Around 2012, “data science” first dazzled the business world. Commentators glorified the value of big data, comparing it to gold and oil. Technologists celebrated the downfall of HiPPOs (Highly Paid Person’s Opinions) and the rise of “data-driven” decision making.
In reality, most of today’s business leaders rely on false, misleading or unverified analytics for these “data-driven” decisions. Reproducibility, the quality that differentiates data science from pretty graph making, was somehow lost when enterprises took up the banner of big data.
Reproducibility is the principle that a scientist shares not only their conclusion, but the entire process that led them to it. The conclusion is considered reliable only if other scientists can reproduce the process step by step and get the same results (or similar ones).
Despite the obvious risks, the issue of reproducibility isn’t on the radar for most businesses. Their executives routinely make multimillion-dollar decisions based on fictitious insights without realizing it. To put the “science” back in data science, digital leaders must institute workflows and cultural norms that enshrine reproducibility.

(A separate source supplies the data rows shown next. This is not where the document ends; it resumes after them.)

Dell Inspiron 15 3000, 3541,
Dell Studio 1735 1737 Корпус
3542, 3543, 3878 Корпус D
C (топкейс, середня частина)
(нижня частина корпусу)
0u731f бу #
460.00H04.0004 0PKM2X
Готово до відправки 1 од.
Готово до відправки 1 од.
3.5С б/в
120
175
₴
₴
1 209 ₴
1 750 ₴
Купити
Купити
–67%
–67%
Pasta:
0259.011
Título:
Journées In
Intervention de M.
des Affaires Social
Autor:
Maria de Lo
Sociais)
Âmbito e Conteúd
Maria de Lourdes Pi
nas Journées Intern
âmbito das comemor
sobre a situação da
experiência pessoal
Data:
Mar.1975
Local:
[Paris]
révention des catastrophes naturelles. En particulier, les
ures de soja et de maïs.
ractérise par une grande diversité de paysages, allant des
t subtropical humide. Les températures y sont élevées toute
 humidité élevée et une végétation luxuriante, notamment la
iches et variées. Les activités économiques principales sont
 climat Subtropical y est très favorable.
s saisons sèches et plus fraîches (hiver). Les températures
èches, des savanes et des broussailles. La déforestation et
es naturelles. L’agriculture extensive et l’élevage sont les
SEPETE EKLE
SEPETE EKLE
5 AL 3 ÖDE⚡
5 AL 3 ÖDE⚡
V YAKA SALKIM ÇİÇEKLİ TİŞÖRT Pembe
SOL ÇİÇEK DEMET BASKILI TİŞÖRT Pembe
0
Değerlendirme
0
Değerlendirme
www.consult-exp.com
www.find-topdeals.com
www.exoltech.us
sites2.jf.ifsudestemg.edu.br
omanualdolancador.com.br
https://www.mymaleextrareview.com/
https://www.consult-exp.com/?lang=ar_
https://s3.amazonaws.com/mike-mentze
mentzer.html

The Reproducibility Crisis
The scale of the reproducibility problem in enterprise data science hasn’t been quantified, but the numbers from academia are instructive. In a 2015 study, 270 researchers teamed up to reproduce 98 original psychology papers from academic journals. Only 39% of their replication attempts were successful. Moreover, a 2016 survey by Nature, a peer-reviewed natural sciences journal, found that 70% of biology researchers were unable to reproduce the findings of their peers, and 60% couldn’t replicate their own results.
If scientific analyses by highly trained PhDs are unreproducible two-thirds of the time, why would analyses by enterprise data science teams be any more reliable?

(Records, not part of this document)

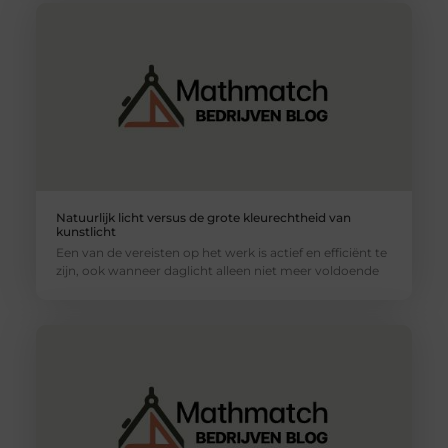
Natuurlijk licht versus de grote kleurechtheid van
kunstlicht
Een van de vereisten op het werk is actief en efficiënt te
zijn, ook wanneer daglicht alleen niet meer voldoende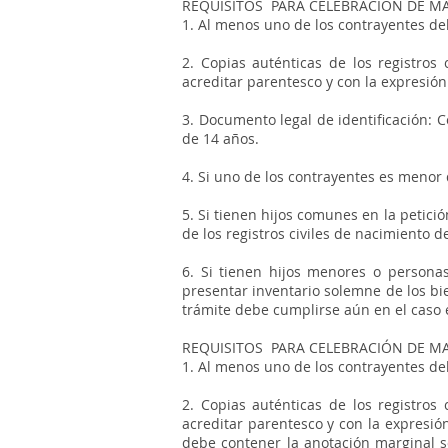
REQUISITOS PARA CELEBRACIÓN DE M
1. Al menos uno de los contrayentes de
2. Copias auténticas de los registro
acreditar parentesco y con la expresió
3. Documento legal de identificación: 
de 14 años.
4. Si uno de los contrayentes es menor
5. Si tienen hijos comunes en la petici
de los registros civiles de nacimiento de
6. Si tienen hijos menores o persona
presentar inventario solemne de los bi
trámite debe cumplirse aún en el caso 
REQUISITOS PARA CELEBRACIÓN DE M
1. Al menos uno de los contrayentes de
2. Copias auténticas de los registro
acreditar parentesco y con la expresió
debe contener la anotación marginal so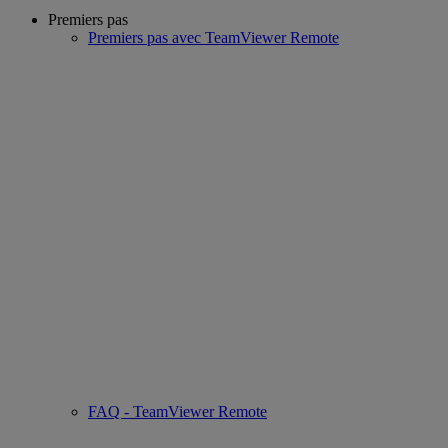
Premiers pas
Premiers pas avec TeamViewer Remote
FAQ - TeamViewer Remote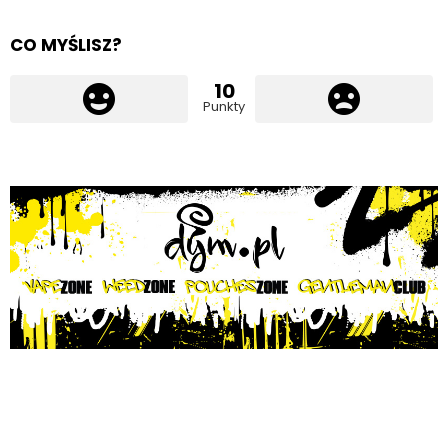
CO MYŚLISZ?
10
Punkty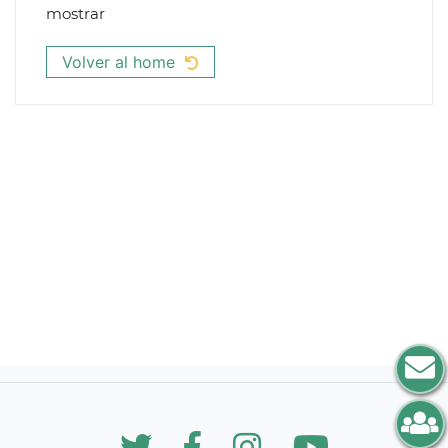
mostrar
Volver al home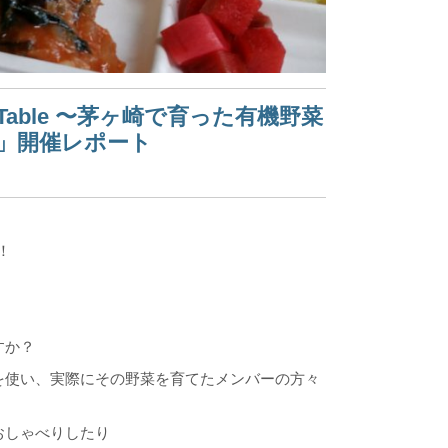
o Table 〜茅ヶ崎で育った有機野菜
」開催レポート
！
すか？
を使い、実際にその野菜を育てたメンバーの方々
おしゃべりしたり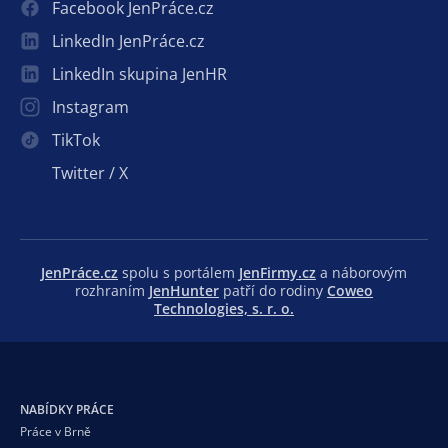
Facebook JenPráce.cz
LinkedIn JenPráce.cz
LinkedIn skupina JenHR
Instagram
TikTok
Twitter / X
JenPráce.cz
spolu s portálem
JenFirmy.cz
a náborovým
rozhraním
JenHunter
patří do rodiny
Coweo
Technologies, s. r. o.
NABÍDKY PRÁCE
Práce v Brně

The consequences of unreproducible data can be significant, as a customer of my company, DataChat, learned before connecting with us. This Fortune 100 enterprise had a dashboard that displayed and continuously refreshed key performance indicators (KPIs). During widespread tech layoffs in 2022, the company let go of the people who maintained this dashboard. Two things went wrong.
First, the company couldn’t figure out how to add new KPIs to the dashboard because none of the workflows behind it were documented. Second, when the remaining data scientists finally reverse-engineered the workflows, they found a bug in the code. Every leader at this multibillion-dollar company had acted on KPIs that felt good but were wrong. Had someone attempted to reproduce these analytics before they were first published in a dashboard, the company could have avoided this costly situation.

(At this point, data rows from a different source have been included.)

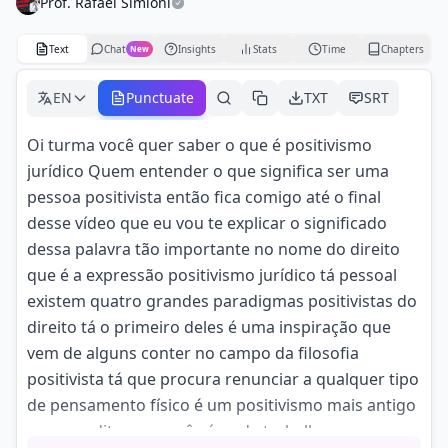
Prof. Rafael Simioni
Text
Chat
Insights
Stats
Time
Chapters
New
EN
Punctuate
TXT
SRT
Oi turma você quer saber o que é positivismo
jurídico Quem entender o que significa ser uma
pessoa positivista então fica comigo até o final
desse vídeo que eu vou te explicar o significado
dessa palavra tão importante no nome do direito
que é a expressão positivismo jurídico tá pessoal
existem quatro grandes paradigmas positivistas do
direito tá o primeiro deles é uma inspiração que
vem de alguns conter no campo da filosofia
positivista tá que procura renunciar a qualquer tipo
de pensamento físico é um positivismo mais antigo
que acredita que você só pode trabalhar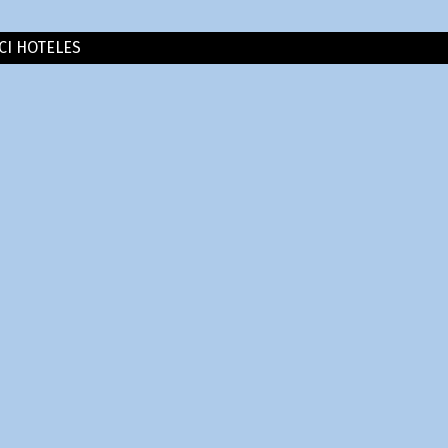
CI HOTELES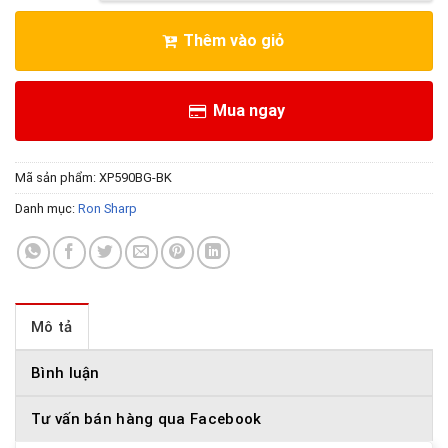
Thêm vào giỏ
Mua ngay
Mã sản phẩm:
XP590BG-BK
Danh mục:
Ron Sharp
Mô tả
Bình luận
Tư vấn bán hàng qua Facebook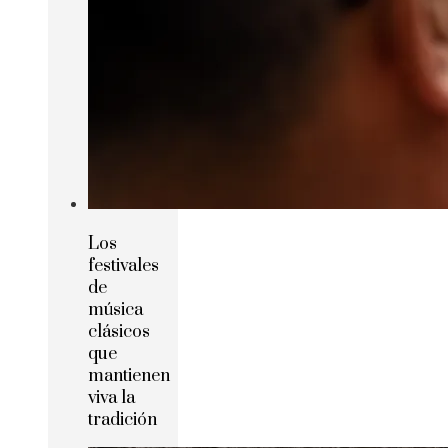
Los
festivales
de
música
clásicos
que
mantienen
viva la
tradición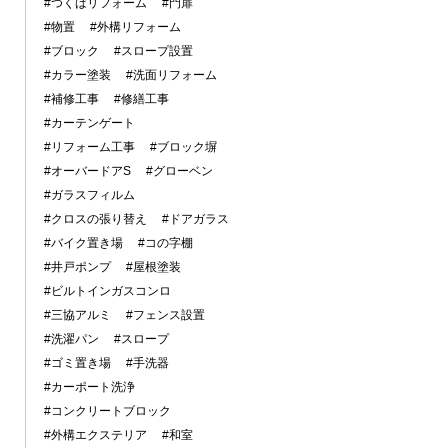
#つくばリフォーム
#門扉
#物置
#外構リフォーム
#ブロック
#スロープ設置
#カラー塗装
#洗面リフォーム
#補修工事
#修繕工事
#カーテンゲート
#リフォーム工事
#ブロック塀
#オーバードアS
#グローベン
#ガラスフィルム
#クロスの張り替え
#ドアガラス
#バイク置き場
#コの字棚
#井戸ポンプ
#屋根塗装
#ビルトインガスコンロ
#三協アルミ
#フェンス設置
#洗濯パン
#スロープ
#ゴミ置き場
#手洗器
#カーポート洗浄
#コンクリートブロック
#外構エクステリア
#和室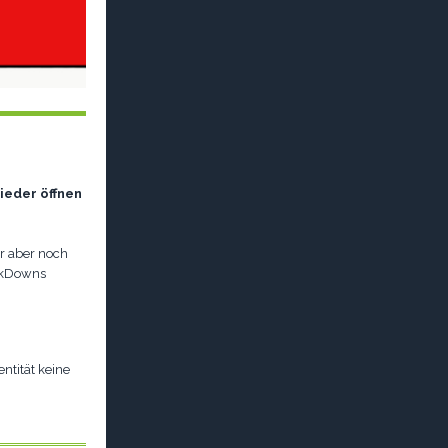
ieder öffnen
r aber noch
ockDowns
entität keine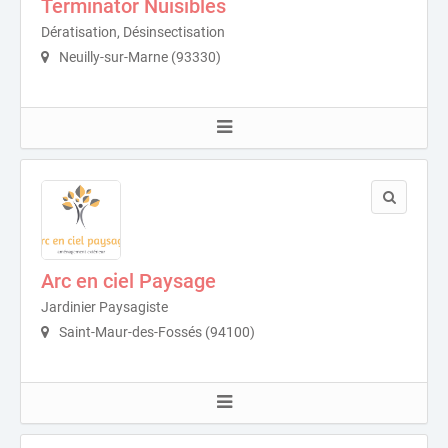
Terminator Nuisibles
Dératisation, Désinsectisation
Neuilly-sur-Marne (93330)
Arc en ciel Paysage
Jardinier Paysagiste
Saint-Maur-des-Fossés (94100)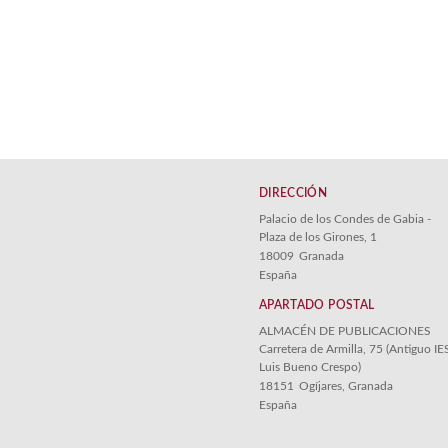
DIRECCIÓN
Palacio de los Condes de Gabia -
Plaza de los Girones, 1
18009
Granada
España
APARTADO POSTAL
ALMACÉN DE PUBLICACIONES
Carretera de Armilla, 75 (Antiguo IE
Luis Bueno Crespo)
18151
Ogíjares, Granada
España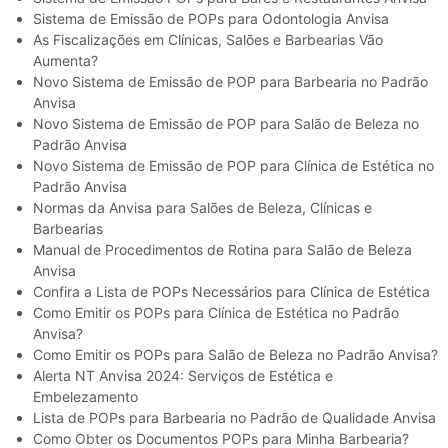
Sistema de Emissão de POPs para Odontologia Anvisa
As Fiscalizações em Clínicas, Salões e Barbearias Vão
Aumenta?
Novo Sistema de Emissão de POP para Barbearia no Padrão
Anvisa
Novo Sistema de Emissão de POP para Salão de Beleza no
Padrão Anvisa
Novo Sistema de Emissão de POP para Clínica de Estética no
Padrão Anvisa
Normas da Anvisa para Salões de Beleza, Clínicas e
Barbearias
Manual de Procedimentos de Rotina para Salão de Beleza
Anvisa
Confira a Lista de POPs Necessários para Clínica de Estética
Como Emitir os POPs para Clínica de Estética no Padrão
Anvisa?​
Como Emitir os POPs para Salão de Beleza no Padrão Anvisa?​
Alerta NT Anvisa 2024: Serviços de Estética e
Embelezamento
Lista de POPs para Barbearia no Padrão de Qualidade Anvisa
Como Obter os Documentos POPs para Minha Barbearia?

Reenthroning Reproducibility
Typically, businesspeople debate the meaning of charts and the course of action they recommend. Few question the charts themselves. Once those charts appear on a slide deck, they go unquestioned. Under immense pressure to hit deadlines and quarterly targets, everyone runs with the unverified insights.
So, how does an organization change data processes and culture to champion reproducibility?
- Institute an independent process for verifying analytics: Data scientists either need to manually document every step of their analysis or use a platform that documents steps automatically. Ideally, a data scientist who was not part of the original analysis should attempt to reproduce it using this documentation. A less expensive (but less reliable) option is to have an independent reviewer examine each step of the analysis for issues.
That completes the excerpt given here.